> _Exercise directions_
Within the records, find every line that includes the word "units" and copy it.

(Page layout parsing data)
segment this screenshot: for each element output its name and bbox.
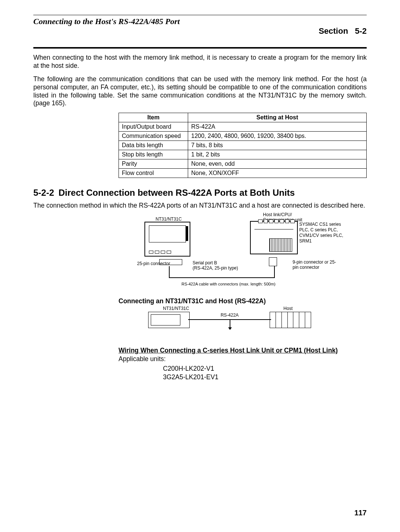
diagram-direct-connection: NT31/NT31C 25-pin connector Serial port … [137,217,344,291]
cable-drop-icon [230,320,230,328]
table-row: Parity None, even, odd [119,159,367,169]
td-value: RS-422A [188,122,367,132]
label-host: Host [283,306,293,311]
table-row: Flow control None, XON/XOFF [119,169,367,178]
label-25pin-connector: 25-pin connector [137,261,170,266]
td-item: Input/Output board [119,122,188,132]
unit-model: 3G2A5-LK201-EV1 [163,373,367,381]
page-number: 117 [354,509,367,517]
applicable-units-list: C200H-LK202-V1 3G2A5-LK201-EV1 [163,364,367,381]
label-cable-caption: RS-422A cable with connectors (max. leng… [181,282,276,286]
nt31-box-icon [148,312,190,328]
th-setting: Setting at Host [188,113,367,122]
td-value: 1 bit, 2 bits [188,150,367,159]
label-rs422a: RS-422A [221,313,239,318]
table-row: Communication speed 1200, 2400, 4800, 96… [119,132,367,141]
host-box-icon [270,312,311,328]
paragraph-connection-method: The connection method in which the RS-42… [33,202,367,210]
td-item: Parity [119,159,188,169]
host-plc-icon [250,221,298,254]
rs422a-cable-icon [169,266,275,278]
td-value: 1200, 2400, 4800, 9600, 19200, 38400 bps… [188,132,367,141]
section-heading-number: 5-2-2 [33,188,54,198]
subheading-connecting: Connecting an NT31/NT31C and Host (RS-42… [119,297,367,305]
table-row: Input/Output board RS-422A [119,122,367,132]
subheading-wiring: Wiring When Connecting a C-series Host L… [119,347,367,354]
label-plc-series: SYSMAC CS1 series PLC, C series PLC, CVM… [299,222,344,244]
section-word: Section [319,26,348,36]
applicable-units-label: Applicable units: [119,355,367,363]
section-heading-title: Direct Connection between RS-422A Ports … [59,188,295,198]
label-nt31: NT31/NT31C [163,306,189,311]
host-connector-icon [269,257,277,266]
td-value: None, XON/XOFF [188,169,367,178]
unit-model: C200H-LK202-V1 [163,364,367,373]
arrow-down-icon [228,327,232,330]
td-item: Data bits length [119,141,188,150]
diagram-nt-label: NT31/NT31C [156,217,182,222]
th-item: Item [119,113,188,122]
section-heading: 5-2-2Direct Connection between RS-422A P… [33,188,367,198]
header-chapter-title: Connecting to the Host's RS-422A/485 Por… [33,17,180,26]
page-header: Connecting to the Host's RS-422A/485 Por… [33,16,367,46]
td-item: Stop bits length [119,150,188,159]
header-rule-bottom [33,47,367,49]
label-host-connector: 9-pin connector or 25-pin connector [293,260,341,270]
settings-table: Item Setting at Host Input/Output board … [119,113,367,178]
section-number: 5-2 [355,26,367,36]
paragraph-comm-conditions: The following are the communication cond… [33,75,367,108]
td-value: 7 bits, 8 bits [188,141,367,150]
table-header-row: Item Setting at Host [119,113,367,122]
table-row: Data bits length 7 bits, 8 bits [119,141,367,150]
nt31-device-icon [144,222,190,257]
table-row: Stop bits length 1 bit, 2 bits [119,150,367,159]
td-item: Communication speed [119,132,188,141]
subheading-wiring-text: Wiring When Connecting a C-series Host L… [119,347,338,354]
td-value: None, even, odd [188,159,367,169]
td-item: Flow control [119,169,188,178]
diagram-simple-connection: NT31/NT31C Host RS-422A [148,308,311,338]
paragraph-memory-link: When connecting to the host with the mem… [33,54,367,70]
header-section: Section 5-2 [310,17,367,46]
header-rule-top [33,15,367,15]
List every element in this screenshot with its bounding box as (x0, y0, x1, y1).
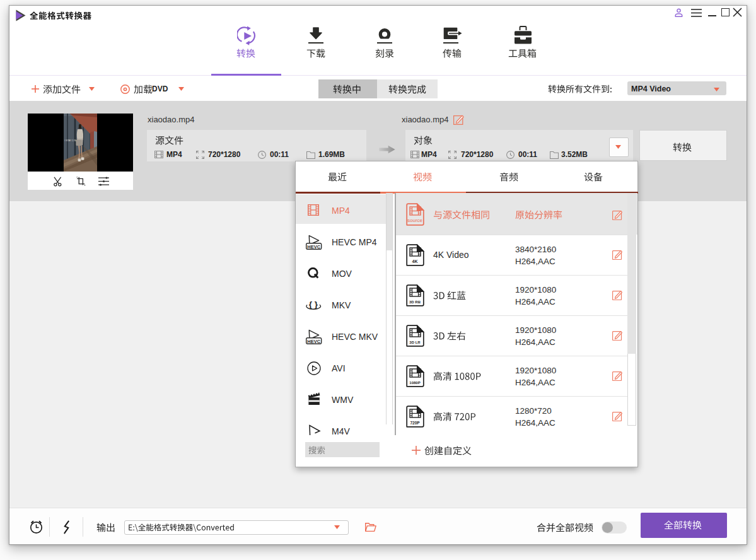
svg-text:HEVC: HEVC (307, 339, 320, 344)
svg-text:720P: 720P (410, 421, 420, 425)
svg-text:3D LR: 3D LR (409, 341, 421, 344)
svg-text:source: source (407, 218, 423, 223)
svg-text:4K: 4K (412, 259, 418, 264)
svg-text:HEVC: HEVC (307, 244, 320, 250)
svg-text:1080P: 1080P (409, 381, 420, 385)
svg-text:{ }: { } (309, 300, 318, 309)
svg-text:I STAY 2-NI: I STAY 2-NI (65, 139, 77, 142)
svg-text:3D RB: 3D RB (409, 300, 421, 304)
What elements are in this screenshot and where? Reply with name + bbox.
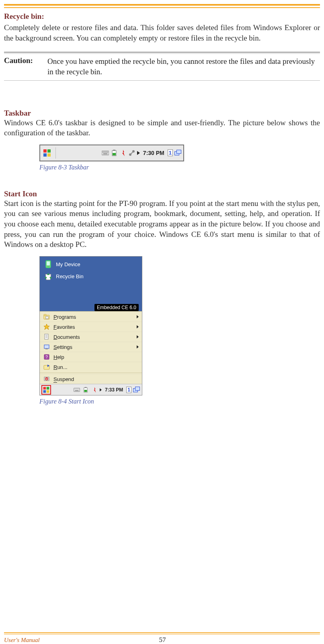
svg-rect-1 xyxy=(47,149,51,153)
caution-text: Once you have emptied the recycle bin, y… xyxy=(47,56,320,77)
clock[interactable]: 7:30 PM xyxy=(141,150,166,156)
clock-small[interactable]: 7:33 PM xyxy=(103,387,125,393)
keyboard-icon[interactable] xyxy=(73,386,80,393)
desktop-area: My Device Recycle Bin Embedded CE 6.0 xyxy=(40,257,142,311)
desktop-switch-icon[interactable] xyxy=(174,150,182,156)
heading-start-icon: Start Icon xyxy=(4,190,320,198)
svg-rect-18 xyxy=(47,261,50,265)
submenu-arrow-icon xyxy=(137,325,139,328)
menu-programs-label: Programs xyxy=(53,314,133,320)
desktop-my-device-label: My Device xyxy=(56,261,80,267)
svg-rect-6 xyxy=(104,152,105,153)
power-plug-icon[interactable] xyxy=(119,149,127,157)
system-tray: 7:30 PM 1 xyxy=(102,149,182,157)
favorites-icon xyxy=(43,323,50,330)
figure-caption-start-icon: Figure 8-4 Start Icon xyxy=(39,398,320,405)
footer-left: User's Manual xyxy=(4,637,40,644)
programs-icon xyxy=(43,313,50,320)
recycle-bin-icon xyxy=(44,272,53,281)
system-tray-small: 7:33 PM 1 xyxy=(73,386,140,393)
documents-icon xyxy=(43,333,50,340)
caution-label: Caution: xyxy=(4,56,41,77)
keyboard-icon[interactable] xyxy=(102,149,109,157)
start-menu-taskbar: 7:33 PM 1 xyxy=(40,384,142,395)
input-indicator[interactable]: 1 xyxy=(168,149,173,156)
power-plug-icon[interactable] xyxy=(91,386,98,393)
desktop-my-device[interactable]: My Device xyxy=(44,260,138,269)
taskbar-mock: 7:30 PM 1 xyxy=(39,145,184,161)
top-divider xyxy=(4,4,320,8)
svg-rect-41 xyxy=(75,390,79,391)
taskbar-separator xyxy=(55,147,56,159)
expand-tray-icon[interactable] xyxy=(137,151,140,155)
figure-caption-taskbar: Figure 8-3 Taskbar xyxy=(39,164,320,171)
svg-rect-38 xyxy=(43,390,46,393)
svg-rect-7 xyxy=(105,152,106,153)
svg-rect-22 xyxy=(46,316,48,319)
desktop-recycle-bin[interactable]: Recycle Bin xyxy=(44,272,138,281)
svg-rect-5 xyxy=(103,152,103,153)
menu-help[interactable]: ? Help xyxy=(40,352,142,362)
run-icon xyxy=(43,363,50,371)
menu-documents[interactable]: Documents xyxy=(40,332,142,342)
svg-text:?: ? xyxy=(45,355,48,359)
footer-page-number: 57 xyxy=(159,636,166,644)
svg-rect-37 xyxy=(47,387,49,389)
battery-icon[interactable] xyxy=(82,386,89,393)
svg-line-16 xyxy=(131,152,133,154)
svg-marker-23 xyxy=(44,324,49,330)
svg-rect-2 xyxy=(43,153,47,157)
submenu-arrow-icon xyxy=(137,315,139,318)
caution-box: Caution: Once you have emptied the recyc… xyxy=(4,52,320,80)
submenu-arrow-icon xyxy=(137,345,139,348)
menu-settings-label: Settings xyxy=(53,344,133,350)
svg-rect-9 xyxy=(107,152,108,153)
section-recycle-bin: Recycle bin: Completely delete or restor… xyxy=(4,12,320,43)
section-taskbar: Taskbar Windows CE 6.0's taskbar is desi… xyxy=(4,109,320,171)
page-footer: User's Manual 57 User's Manual xyxy=(4,632,320,644)
menu-settings[interactable]: Settings xyxy=(40,342,142,352)
menu-favorites[interactable]: Favorites xyxy=(40,322,142,332)
menu-run-label: Run... xyxy=(53,364,139,370)
heading-taskbar: Taskbar xyxy=(4,109,320,118)
svg-rect-40 xyxy=(74,388,80,391)
menu-documents-label: Documents xyxy=(53,334,133,340)
menu-favorites-label: Favorites xyxy=(53,324,133,330)
heading-recycle-bin: Recycle bin: xyxy=(4,12,320,21)
settings-icon xyxy=(43,343,50,351)
svg-rect-8 xyxy=(106,152,107,153)
menu-help-label: Help xyxy=(53,354,139,360)
battery-icon[interactable] xyxy=(111,149,118,157)
submenu-arrow-icon xyxy=(137,335,139,338)
svg-rect-4 xyxy=(102,151,109,155)
menu-suspend[interactable]: Suspend xyxy=(40,374,142,384)
svg-rect-28 xyxy=(44,345,49,348)
start-button[interactable] xyxy=(42,148,52,158)
svg-rect-0 xyxy=(43,149,47,153)
svg-rect-3 xyxy=(47,153,51,157)
svg-rect-21 xyxy=(44,314,46,316)
input-indicator-small[interactable]: 1 xyxy=(126,387,131,393)
svg-point-19 xyxy=(48,266,49,267)
body-taskbar: Windows CE 6.0's taskbar is designed to … xyxy=(4,118,320,138)
svg-rect-10 xyxy=(103,153,107,154)
section-start-icon: Start Icon Start icon is the starting po… xyxy=(4,190,320,405)
suspend-icon xyxy=(43,375,50,383)
connection-icon[interactable] xyxy=(128,149,135,157)
menu-run[interactable]: Run... xyxy=(40,362,142,372)
menu-programs[interactable]: Programs xyxy=(40,312,142,322)
figure-start-icon: My Device Recycle Bin Embedded CE 6.0 xyxy=(39,256,320,405)
desktop-switch-icon[interactable] xyxy=(133,387,140,393)
svg-rect-39 xyxy=(47,390,49,393)
windows-flag-icon xyxy=(43,386,50,393)
figure-taskbar: 7:30 PM 1 Figure 8-3 Taskbar xyxy=(39,145,320,171)
help-icon: ? xyxy=(43,353,50,361)
svg-rect-36 xyxy=(43,387,46,389)
expand-tray-icon[interactable] xyxy=(100,388,102,391)
menu-suspend-label: Suspend xyxy=(53,376,139,382)
os-brand-label: Embedded CE 6.0 xyxy=(94,304,139,311)
body-recycle-bin: Completely delete or restore files and d… xyxy=(4,22,320,43)
start-button-highlighted[interactable] xyxy=(41,385,51,395)
svg-rect-44 xyxy=(84,390,87,392)
windows-flag-icon xyxy=(43,149,51,157)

> _Response area_
applicable-units-list: C200H-LK202-V1 3G2A5-LK201-EV1 [163,364,367,381]
applicable-units-label: Applicable units: [119,355,367,363]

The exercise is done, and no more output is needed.